The Moral Arc has stopped bending towards justice today, as the governor of Indiana signed a “Religious Freedom Restoration” bill in which the “freedom” is the freedom to discriminate against people based on your religious beliefs. And the “people” against whom you can now discriminate in Indiana were clearly meant to be gays, bisexuals, and transsexuals. Not surprisingly, the bill was signed in secret. As PuffHo reports:
The Religious Freedom Restoration Act would allow any individual or corporation to cite its religious beliefs as a defense when sued by a private party. But many opponents of the bill, which included business leaders, argued that it could open the door to widespread discrimination. Business owners who don’t want to serve same-sex couples, for example, could now have legal protections to discriminate.
“Today I signed the Religious Freedom Restoration Act, because I support the freedom of religion for every Hoosier of every faith,” Pence said in a statement Thursday. “The Constitution of the United States and the Indiana Constitution both provide strong recognition of the freedom of religion but today, many people of faith feel their religious liberty is under attack by government action.”

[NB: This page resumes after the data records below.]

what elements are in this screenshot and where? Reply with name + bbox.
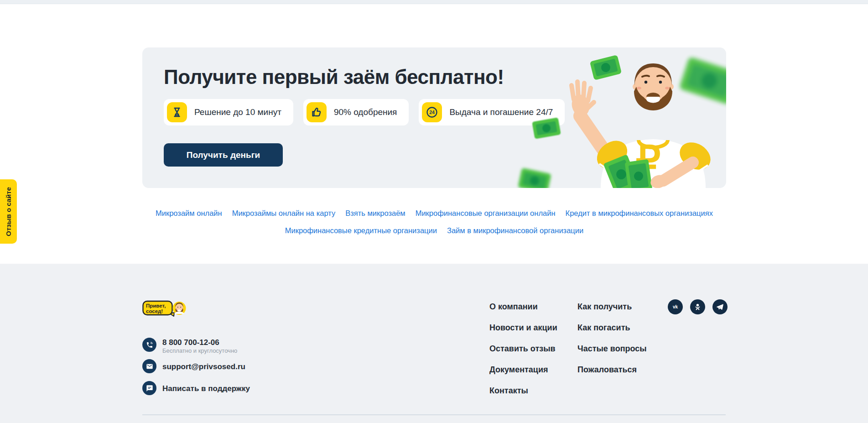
money-bill-icon [679, 57, 726, 105]
badge-label: 90% одобрения [334, 107, 397, 117]
social-links: vk [668, 299, 728, 314]
man-with-money-illustration: ₽ [471, 47, 726, 188]
footer-nav-link[interactable]: Как погасить [577, 323, 630, 332]
previous-section-edge [0, 0, 868, 4]
site-feedback-label: Отзыв о сайте [5, 187, 12, 236]
phone-note: Бесплатно и круглосуточно [162, 347, 237, 354]
footer-nav-link[interactable]: Новости и акции [489, 323, 557, 332]
footer-nav-column-1: О компанииНовости и акцииОставить отзывД… [489, 302, 557, 407]
footer-divider [142, 414, 726, 415]
chat-icon[interactable] [142, 381, 156, 395]
hero-title: Получите первый заём бесплатно! [164, 66, 504, 89]
logo-text-line2: сосед! [146, 308, 163, 314]
thumbs-up-icon [307, 102, 327, 122]
badge-24-text: 24 [430, 110, 435, 115]
money-bill-icon [532, 117, 561, 139]
write-to-support-link[interactable]: Написать в поддержку [162, 384, 250, 393]
footer-nav-link[interactable]: Контакты [489, 386, 528, 395]
footer-nav-column-2: Как получитьКак погаситьЧастые вопросыПо… [577, 302, 647, 386]
logo-text-line1: Привет, [146, 303, 166, 308]
support-email[interactable]: support@privsosed.ru [162, 362, 245, 371]
seo-link[interactable]: Кредит в микрофинансовых организациях [566, 209, 713, 218]
seo-link[interactable]: Займ в микрофинансовой организации [447, 226, 583, 235]
money-bill-icon [518, 168, 551, 188]
seo-links-row-2: Микрофинансовые кредитные организацииЗай… [142, 226, 726, 235]
hourglass-icon [167, 102, 187, 122]
phone-number[interactable]: 8 800 700-12-06 [162, 338, 219, 347]
badge-decision-time: Решение до 10 минут [164, 99, 293, 125]
hero-banner: Получите первый заём бесплатно! Решение … [142, 47, 726, 188]
badge-label: Решение до 10 минут [194, 107, 281, 117]
badge-approval-rate: 90% одобрения [303, 99, 409, 125]
seo-link[interactable]: Микрофинансовые организации онлайн [416, 209, 556, 218]
email-icon[interactable] [142, 359, 156, 373]
logo-avatar-icon [173, 302, 186, 315]
site-feedback-tab[interactable]: Отзыв о сайте [0, 179, 17, 244]
footer-nav-link[interactable]: Частые вопросы [577, 344, 647, 353]
footer: Привет, сосед! 8 800 700-12-06 Бесплатно… [0, 264, 868, 423]
footer-nav-link[interactable]: О компании [489, 302, 538, 311]
footer-nav-link[interactable]: Оставить отзыв [489, 344, 556, 353]
ok-icon[interactable] [690, 299, 705, 314]
money-bill-icon [590, 55, 622, 80]
seo-link[interactable]: Микрофинансовые кредитные организации [285, 226, 437, 235]
24-7-icon: 24 [422, 102, 442, 122]
man-face [633, 63, 674, 110]
telegram-icon[interactable] [712, 299, 728, 314]
footer-nav-link[interactable]: Как получить [577, 302, 632, 311]
seo-links: Микрозайм онлайнМикрозаймы онлайн на кар… [142, 209, 726, 235]
seo-link[interactable]: Микрозаймы онлайн на карту [232, 209, 336, 218]
phone-icon[interactable] [142, 338, 156, 352]
seo-links-row-1: Микрозайм онлайнМикрозаймы онлайн на кар… [142, 209, 726, 218]
footer-nav-link[interactable]: Документация [489, 365, 548, 374]
seo-link[interactable]: Взять микрозаём [345, 209, 405, 218]
footer-nav-link[interactable]: Пожаловаться [577, 365, 637, 374]
seo-link[interactable]: Микрозайм онлайн [156, 209, 222, 218]
vk-icon[interactable]: vk [668, 299, 683, 314]
get-money-button[interactable]: Получить деньги [164, 143, 283, 167]
svg-text:vk: vk [673, 304, 678, 309]
waving-hand [570, 82, 607, 154]
logo[interactable]: Привет, сосед! [142, 300, 186, 317]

The bill received national attention, but Pence signed it with little fanfare in a ceremony closed to the public and the press. The Indianapolis Star reported that members of the media “were asked to leave even the waiting area of the governor’s office.”
As usual, the supporters of the bill (Republicans, of course) lied about their intents:
Conservative supporters, however, have denied that the bill is about discrimination and instead have argued that religious liberties are under attack.
“This bill is not about discrimination, and if I thought it legalized discrimination in any way in Indiana, I would have vetoed it,” Pence said in his statement Thursday. “For more than 20 years, the federal Religious Freedom Restoration Act has never undermined our nation’s anti-discrimination laws, and it will not in Indiana.”
It’s not about discrimination? How is that, when it allows you to discriminate against nearly anyone if you can claim that violates your religion? And can people of one faith discriminate against those of another on religious grounds? Can an Orthodox Jewish male legally refuse to sit next to a woman because it violates his religion? The implications—and possibilities for lawsuits—are endless.
Some businesses are boycotting Indiana, and I have a strong inclination myself to refuse invitations from any public university in that state. Not that it will make a difference, for Indiana (as we learned from the Ball State issue) is basically a conservative Southern state. But we can express our displeasure.